If you lose either a password or a passkey, you do the same thing: set a new one via email recovery.

And the interaction between the thing that generates the passkey and my password manager is very confusing. I got multiple popups and it wasn’t completely clear which was chrome ans 1password.

Your browser won't auth you with a key meant for a site you're not on. There's no mechanism for what you're describing.

I'd give a key to my bank that they could create signatures with if I asked for (and was authenticated with) that third parties could trust to bypass my passkey. I'd pay a fee for it, the bank holds liability for verifying my identity.

Banks aren't perfect but mine already has all my money and the deed to my house. I trust the safety of my bank more than I trust Google not to lock me out or all my hardware to be destroyed.

OK, so your proposed alternative is to give a key to a trusted third party (TTP). But how do you authenticate to that TTP?

> Private key is not transmitted off of your device when authenticating.

Thank you. I should have been more specific. Non-transerral during auth is important because it virtually eliminates fishing, and that also explains why the Powers That Be are touchy about exporting. Exfiltration enables scenarios where a nefarious party tricks a user into transferring their cryptographic keys.

Strictly speaking, passwords do not have to be shared during auth, either. There are password-agreement schemes (e.g. SRP [1] as used in TLS-SRP) which allow one or both parties to prove they know the password without sharing it. However, these schemes never gained broad adoption.

[1]: https://en.wikipedia.org/wiki/Secure_Remote_Password_protoco...

This exactly where my distinction about "what the passkey actually is" is important: if it's only a password, then I assume I can do the recovery. Whereas if it's 2FA, I assume I can't.

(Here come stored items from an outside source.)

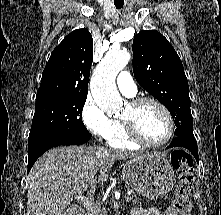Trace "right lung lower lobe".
Here are the masks:
<instances>
[{"mask_svg": "<svg viewBox=\"0 0 221 215\" xmlns=\"http://www.w3.org/2000/svg\"><path fill=\"white\" fill-rule=\"evenodd\" d=\"M90 138L91 134L88 133L85 135L76 136L68 139H50L30 146L28 151V171L32 168L33 164L38 159V157L48 149L59 145L83 144L89 141Z\"/></svg>", "mask_w": 221, "mask_h": 215, "instance_id": "98d812e1", "label": "right lung lower lobe"}]
</instances>
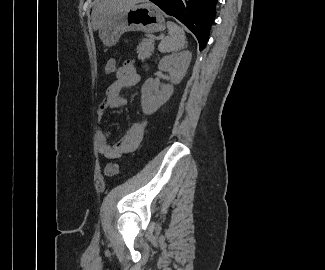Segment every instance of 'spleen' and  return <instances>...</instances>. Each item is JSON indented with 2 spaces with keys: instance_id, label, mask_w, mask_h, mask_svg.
I'll list each match as a JSON object with an SVG mask.
<instances>
[{
  "instance_id": "1",
  "label": "spleen",
  "mask_w": 325,
  "mask_h": 270,
  "mask_svg": "<svg viewBox=\"0 0 325 270\" xmlns=\"http://www.w3.org/2000/svg\"><path fill=\"white\" fill-rule=\"evenodd\" d=\"M168 36H166L159 44L158 49L162 53L179 51L184 48L186 36L183 28L177 24L168 21Z\"/></svg>"
}]
</instances>
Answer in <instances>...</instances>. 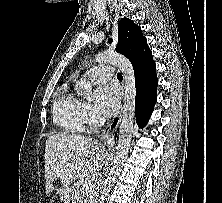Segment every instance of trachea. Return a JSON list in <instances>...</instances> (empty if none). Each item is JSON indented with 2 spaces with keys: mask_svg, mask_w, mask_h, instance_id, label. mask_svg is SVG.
<instances>
[{
  "mask_svg": "<svg viewBox=\"0 0 222 203\" xmlns=\"http://www.w3.org/2000/svg\"><path fill=\"white\" fill-rule=\"evenodd\" d=\"M117 78H118V79H122V78H123L122 74H121V73H118V74H117Z\"/></svg>",
  "mask_w": 222,
  "mask_h": 203,
  "instance_id": "3493384b",
  "label": "trachea"
}]
</instances>
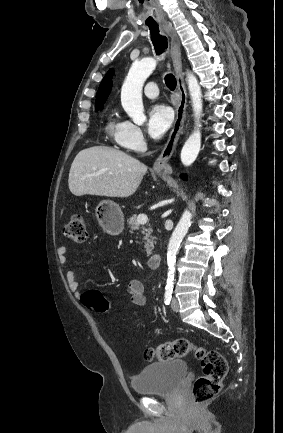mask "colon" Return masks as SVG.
<instances>
[{
  "mask_svg": "<svg viewBox=\"0 0 283 433\" xmlns=\"http://www.w3.org/2000/svg\"><path fill=\"white\" fill-rule=\"evenodd\" d=\"M64 235L75 245H82L87 240L86 219L79 213L72 214L64 227ZM81 303L97 314L108 311L107 299L97 290H89L81 295ZM194 354L200 361L202 376L193 386V398L196 404H203L215 397L221 390L222 382L228 372L225 357L216 350H207L197 346L187 338H178L164 342L156 347L147 348L144 358L147 360L169 361Z\"/></svg>",
  "mask_w": 283,
  "mask_h": 433,
  "instance_id": "5ec220e1",
  "label": "colon"
}]
</instances>
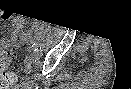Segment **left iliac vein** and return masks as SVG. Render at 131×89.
<instances>
[{"label":"left iliac vein","mask_w":131,"mask_h":89,"mask_svg":"<svg viewBox=\"0 0 131 89\" xmlns=\"http://www.w3.org/2000/svg\"><path fill=\"white\" fill-rule=\"evenodd\" d=\"M41 55H42L41 51H38V52L36 53V56H41Z\"/></svg>","instance_id":"4c4485c4"}]
</instances>
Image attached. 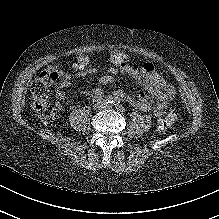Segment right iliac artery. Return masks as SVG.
Wrapping results in <instances>:
<instances>
[{
	"label": "right iliac artery",
	"mask_w": 219,
	"mask_h": 219,
	"mask_svg": "<svg viewBox=\"0 0 219 219\" xmlns=\"http://www.w3.org/2000/svg\"><path fill=\"white\" fill-rule=\"evenodd\" d=\"M115 98H113L112 96L108 95L105 97L104 102L108 103V104H114Z\"/></svg>",
	"instance_id": "82829eb1"
}]
</instances>
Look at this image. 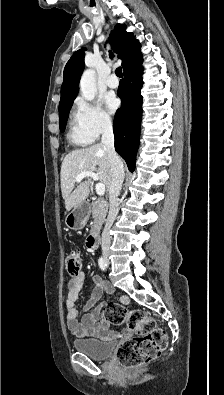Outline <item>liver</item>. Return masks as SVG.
<instances>
[{"mask_svg":"<svg viewBox=\"0 0 224 395\" xmlns=\"http://www.w3.org/2000/svg\"><path fill=\"white\" fill-rule=\"evenodd\" d=\"M84 171L96 173L100 183H103L107 189L110 188L111 167L107 150L102 143L74 150L65 156L61 165L60 176L62 197L65 200L67 211L85 202L89 196L92 184L91 178H85L75 188V178Z\"/></svg>","mask_w":224,"mask_h":395,"instance_id":"1","label":"liver"}]
</instances>
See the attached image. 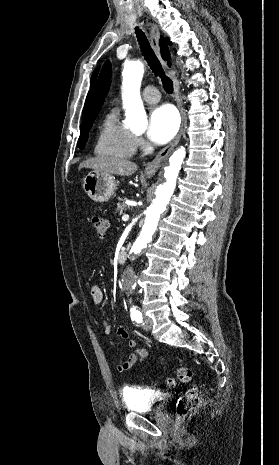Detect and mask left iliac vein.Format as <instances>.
Masks as SVG:
<instances>
[{"instance_id":"obj_1","label":"left iliac vein","mask_w":279,"mask_h":465,"mask_svg":"<svg viewBox=\"0 0 279 465\" xmlns=\"http://www.w3.org/2000/svg\"><path fill=\"white\" fill-rule=\"evenodd\" d=\"M152 326H153V321L150 318H145L142 323L143 329L145 331H150L152 329Z\"/></svg>"}]
</instances>
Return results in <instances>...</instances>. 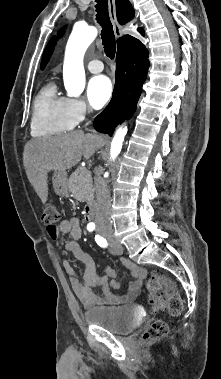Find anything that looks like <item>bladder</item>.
Listing matches in <instances>:
<instances>
[{
    "label": "bladder",
    "instance_id": "obj_1",
    "mask_svg": "<svg viewBox=\"0 0 221 379\" xmlns=\"http://www.w3.org/2000/svg\"><path fill=\"white\" fill-rule=\"evenodd\" d=\"M87 323L100 326L113 334H128L134 330L143 317L134 307L100 306L86 310Z\"/></svg>",
    "mask_w": 221,
    "mask_h": 379
}]
</instances>
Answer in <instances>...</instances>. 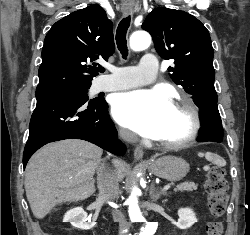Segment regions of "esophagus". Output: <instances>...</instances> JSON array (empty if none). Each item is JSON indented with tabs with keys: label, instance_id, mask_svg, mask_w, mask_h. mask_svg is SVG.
Returning <instances> with one entry per match:
<instances>
[{
	"label": "esophagus",
	"instance_id": "1",
	"mask_svg": "<svg viewBox=\"0 0 250 235\" xmlns=\"http://www.w3.org/2000/svg\"><path fill=\"white\" fill-rule=\"evenodd\" d=\"M131 9H132L131 5H124L123 6V12L125 14H128L131 11ZM143 155H144L143 149L141 147L137 146L134 149V158L136 160H141L143 158Z\"/></svg>",
	"mask_w": 250,
	"mask_h": 235
}]
</instances>
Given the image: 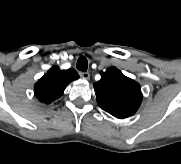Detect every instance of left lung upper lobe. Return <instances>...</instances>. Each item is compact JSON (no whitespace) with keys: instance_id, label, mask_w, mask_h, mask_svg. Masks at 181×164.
Here are the masks:
<instances>
[{"instance_id":"5c2ea615","label":"left lung upper lobe","mask_w":181,"mask_h":164,"mask_svg":"<svg viewBox=\"0 0 181 164\" xmlns=\"http://www.w3.org/2000/svg\"><path fill=\"white\" fill-rule=\"evenodd\" d=\"M100 74L101 79L94 83L98 105L119 119L134 115L142 102L140 85L116 67Z\"/></svg>"}]
</instances>
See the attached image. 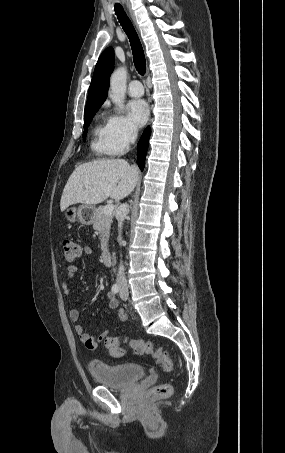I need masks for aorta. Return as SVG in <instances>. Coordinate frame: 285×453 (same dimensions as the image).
Here are the masks:
<instances>
[{"label": "aorta", "instance_id": "1", "mask_svg": "<svg viewBox=\"0 0 285 453\" xmlns=\"http://www.w3.org/2000/svg\"><path fill=\"white\" fill-rule=\"evenodd\" d=\"M126 80L127 69L125 67H119L113 72L110 78L109 96L119 110H122L124 108Z\"/></svg>", "mask_w": 285, "mask_h": 453}]
</instances>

It's easy to have your keys backed up to a device, but then the question becomes losing the device and being able to get back into a new one. I know that Google really, really likes to make sure it's you when you log in from an unexpected device, location, IP, etc, and it might be hard to prove that it's you without that one device.

I sync them manually, like a medieval peasant

I see that makes more sense. It is an upgrade to passwords, but in an ideal world we solve the other half (two factor) too.

A backup code is a password made of numbers.